Segment Start: INFORMATION PROVIDED

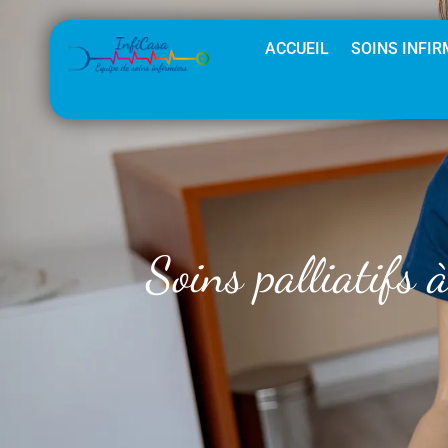
ACCUEIL
SOINS INFIR
Soins palliatifs 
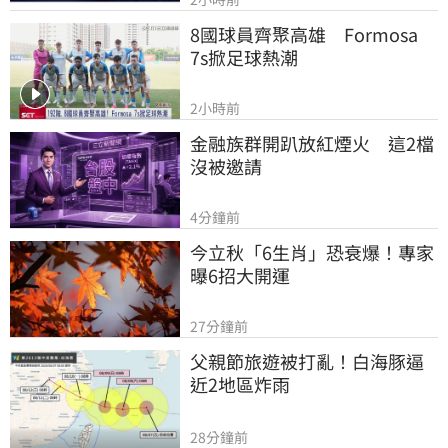
8國球員齊聚高雄　Formosa 
7s掀足球熱潮
2小時前
金融族群開趴放紅煙火　這2檔
沒被邀請
4分鐘前
今立秋「6生肖」恐衰爆！專家
曝6招大開運
27分鐘前
父親節旅遊被打亂！白海豚逼
近2地區炸雨
28分鐘前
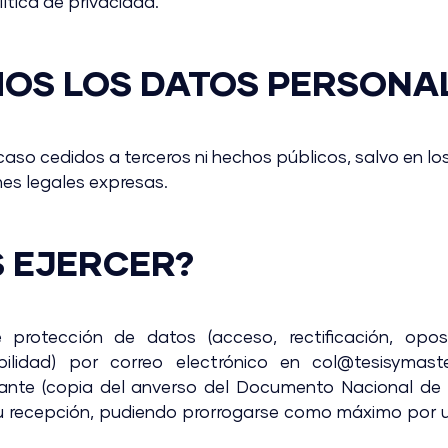
ítica de privacidad.
OS LOS DATOS PERSONA
so cedidos a terceros ni hechos públicos, salvo en lo
nes legales expresas.
 EJERCER?
 protección de datos (acceso, rectificación, oposi
abilidad) por correo electrónico en col@tesisymas
tante (copia del anverso del Documento Nacional de I
u recepción, pudiendo prorrogarse como máximo por 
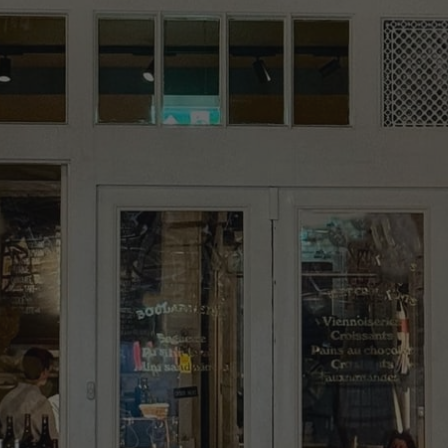
✨
erche
Chatbot IA
Rechercher dans Français à Londr
ES POPULAIRES
des professionnels
uidées
ts à venir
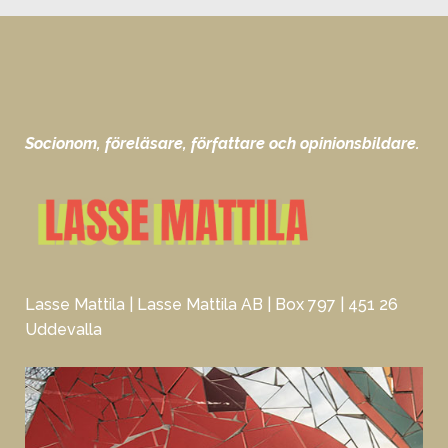
Socionom, föreläsare, författare och opinionsbildare.
Lasse Mattila | Lasse Mattila AB | Box 797 | 451 26
Uddevalla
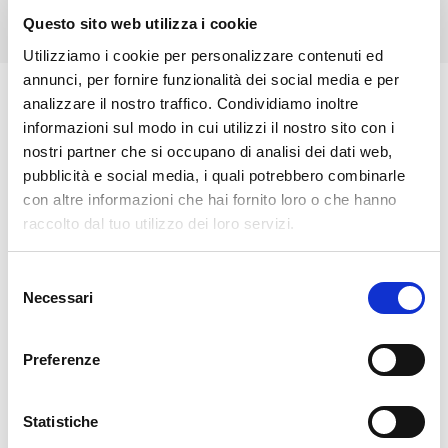
Questo sito web utilizza i cookie
Utilizziamo i cookie per personalizzare contenuti ed
annunci, per fornire funzionalità dei social media e per
analizzare il nostro traffico. Condividiamo inoltre
🏘️ Scopri il comune di Villa
informazioni sul modo in cui utilizzi il nostro sito con i
Di Chiavenna
nostri partner che si occupano di analisi dei dati web,
pubblicità e social media, i quali potrebbero combinarle
con altre informazioni che hai fornito loro o che hanno
raccolto dal tuo utilizzo dei loro servizi.
Selezione
Necessari
del
consenso
Preferenze
Statistiche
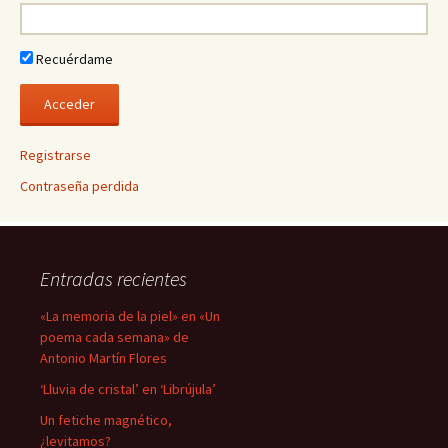
Recuérdame
Registrarse
Contraseña perdida
Entradas recientes
«La memoria de la piel» en «Un
poema cada semana» de
Antonio Martín Flores
‘Lluvia de cristal’ en ‘Librújula’
Un fetiche magnético,
¿levitamos?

Segment End: INFORMATION PROVIDED

TRY IT - Your task is to transcribe, exactly and without additions, every line from the one that contains "Soins palliatifs" to the end of the entries above, both included. Omit all pictures.

EXPECTED OUTPUT -
Soins palliatifs 
8國球員齊聚高雄　Formosa 
7s掀足球熱潮
2小時前
金融族群開趴放紅煙火　這2檔
沒被邀請
4分鐘前
今立秋「6生肖」恐衰爆！專家
曝6招大開運
27分鐘前
父親節旅遊被打亂！白海豚逼
近2地區炸雨
28分鐘前
ítica de privacidad.
OS LOS DATOS PERSONA
so cedidos a terceros ni hechos públicos, salvo en lo
nes legales expresas.
 EJERCER?
 protección de datos (acceso, rectificación, oposi
abilidad) por correo electrónico en col@tesisymas
tante (copia del anverso del Documento Nacional de I
u recepción, pudiendo prorrogarse como máximo por 
✨
erche
Chatbot IA
Rechercher dans Français à Londr
ES POPULAIRES
des professionnels
uidées
ts à venir
Socionom, föreläsare, författare och opinionsbildare.
Lasse Mattila | Lasse Mattila AB | Box 797 | 451 26
Uddevalla
Questo sito web utilizza i cookie
Utilizziamo i cookie per personalizzare contenuti ed
annunci, per fornire funzionalità dei social media e per
analizzare il nostro traffico. Condividiamo inoltre
🏘️ Scopri il comune di Villa
informazioni sul modo in cui utilizzi il nostro sito con i
Di Chiavenna
nostri partner che si occupano di analisi dei dati web,
pubblicità e social media, i quali potrebbero combinarle
con altre informazioni che hai fornito loro o che hanno
raccolto dal tuo utilizzo dei loro servizi.
Selezione
Necessari
del
consenso
Preferenze
Statistiche
Recuérdame
Registrarse
Contraseña perdida
Entradas recientes
«La memoria de la piel» en «Un
poema cada semana» de
Antonio Martín Flores
‘Lluvia de cristal’ en ‘Librújula’
Un fetiche magnético,
¿levitamos?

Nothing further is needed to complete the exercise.